### Dataset excerpts
Content starts

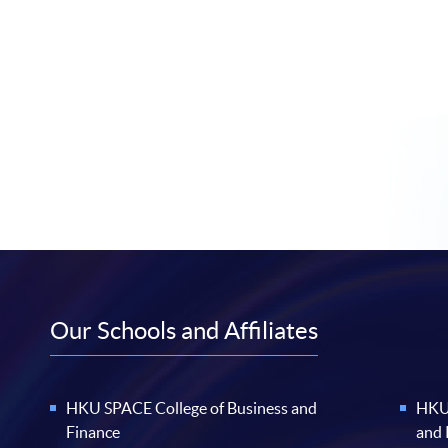
Our Schools and Affiliates
HKU SPACE College of Business and
HKU 
Finance
and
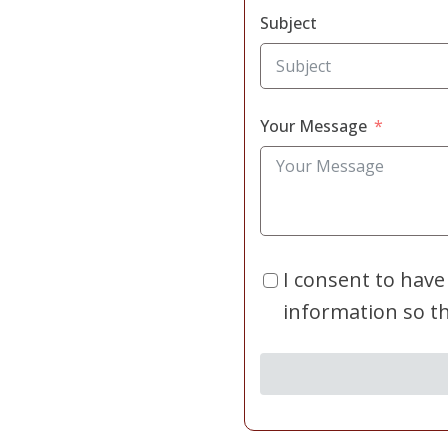
Subject
Your Message
I consent to have
information so t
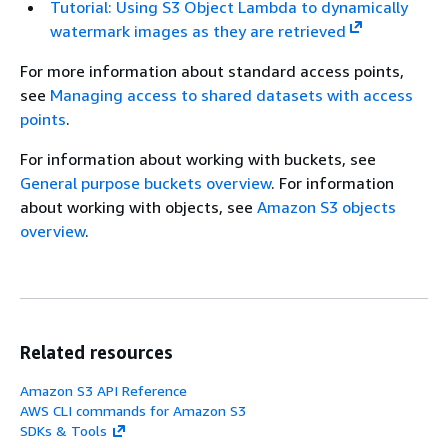
Tutorial: Using S3 Object Lambda to dynamically
watermark images as they are retrieved
For more information about standard access points,
see
Managing access to shared datasets with access
points
.
For information about working with buckets, see
General purpose buckets overview
. For information
about working with objects, see
Amazon S3 objects
overview
.
Related resources
Amazon S3 API Reference
AWS CLI commands for Amazon S3
SDKs & Tools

Content ends

### Problem description
Copy out all the records exactly as they read, and omit the pictures.

### Written response
Our Schools and Affiliates
HKU SPACE College of Business and
HKU 
Finance
and
Subject
Your Message
I consent to have
information so t
Tutorial: Using S3 Object Lambda to dynamically
watermark images as they are retrieved
For more information about standard access points,
see
Managing access to shared datasets with access
points
.
For information about working with buckets, see
General purpose buckets overview
. For information
about working with objects, see
Amazon S3 objects
overview
.
Related resources
Amazon S3 API Reference
AWS CLI commands for Amazon S3
SDKs & Tools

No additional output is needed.